The catalogue was positively identified in 2019, after Guy Lazure of the University of Windsor in Canada suggested it could be a "bibliographical tool" from Ferdinand Columbus's library. It had been thought lost since its existence was last recorded in Spain at the time of Columbus's death. It was found as part of the Arnamagnæan Manuscript Collection in Copenhagen, a collection established by Árni Magnússon (1663–1730), an Icelandic scholar who donated his collection to the University of Copenhagen at his death in 1730. The manuscript is currently part of the Arnamagnæan Manuscript Collection with the shelfmark AM 377 fol.

N. Kıvılcım Yavuz suggests that the volume might have arrived in Denmark together with a collection of manuscripts brought by Cornelius Lerche, an envoy to the Spanish court.

A similar catalogue of Columbus's collection of some 3,200 prints was already known, and was published in 2004.

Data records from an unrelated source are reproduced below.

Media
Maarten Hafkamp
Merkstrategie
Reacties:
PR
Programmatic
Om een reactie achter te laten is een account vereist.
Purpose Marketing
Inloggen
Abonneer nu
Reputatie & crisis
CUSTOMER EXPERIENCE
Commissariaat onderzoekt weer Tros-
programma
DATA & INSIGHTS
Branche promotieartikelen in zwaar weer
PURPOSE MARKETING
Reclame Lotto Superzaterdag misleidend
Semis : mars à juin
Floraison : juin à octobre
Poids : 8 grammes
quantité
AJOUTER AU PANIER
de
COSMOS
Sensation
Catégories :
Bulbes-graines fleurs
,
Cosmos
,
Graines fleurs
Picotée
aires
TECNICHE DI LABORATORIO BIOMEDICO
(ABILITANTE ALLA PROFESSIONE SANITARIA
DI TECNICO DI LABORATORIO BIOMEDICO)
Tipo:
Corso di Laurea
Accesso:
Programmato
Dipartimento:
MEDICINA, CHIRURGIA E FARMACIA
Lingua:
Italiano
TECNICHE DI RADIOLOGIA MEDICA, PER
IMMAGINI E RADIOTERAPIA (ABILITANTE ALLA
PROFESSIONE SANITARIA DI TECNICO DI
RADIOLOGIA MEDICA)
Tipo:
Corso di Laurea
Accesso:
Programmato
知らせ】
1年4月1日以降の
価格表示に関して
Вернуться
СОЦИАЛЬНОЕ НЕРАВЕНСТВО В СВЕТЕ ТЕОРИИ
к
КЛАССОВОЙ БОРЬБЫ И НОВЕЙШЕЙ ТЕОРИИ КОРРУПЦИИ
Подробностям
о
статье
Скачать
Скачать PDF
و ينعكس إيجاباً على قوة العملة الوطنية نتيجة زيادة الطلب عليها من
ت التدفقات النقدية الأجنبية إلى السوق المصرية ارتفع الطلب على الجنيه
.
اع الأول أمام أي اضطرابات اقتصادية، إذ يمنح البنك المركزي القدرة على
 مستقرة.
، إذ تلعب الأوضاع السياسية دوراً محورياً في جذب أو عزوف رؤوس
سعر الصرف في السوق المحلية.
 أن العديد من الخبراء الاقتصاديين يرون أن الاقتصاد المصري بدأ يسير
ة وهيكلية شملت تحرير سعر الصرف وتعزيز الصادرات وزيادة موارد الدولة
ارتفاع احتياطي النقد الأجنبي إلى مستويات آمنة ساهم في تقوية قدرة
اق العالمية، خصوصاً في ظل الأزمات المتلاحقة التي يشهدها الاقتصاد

==Significance and future work==
According to University of Cambridge academic Edward Wilson-Lee, author of a recent biography of Columbus and account of his library, The Catalogue of Shipwrecked Books, "It's a discovery of immense importance, not only because it contains so much information about how people read 500 years ago, but also, because it contains summaries of books that no longer exist, lost in every other form than these summaries".

Plans for the manuscript to be digitised and transcribed were already hinted at in April 2019. In December 2019, Matthew James Driscoll from the Arnamagnæan Institute at the University of Copenhagen was awarded a three-year research grant by the Carlsberg Foundation to conduct further studies on the manuscript. The project is titled "The Book of Books: Hernando Colón's Libro de los Epítomes" and began in May 2020.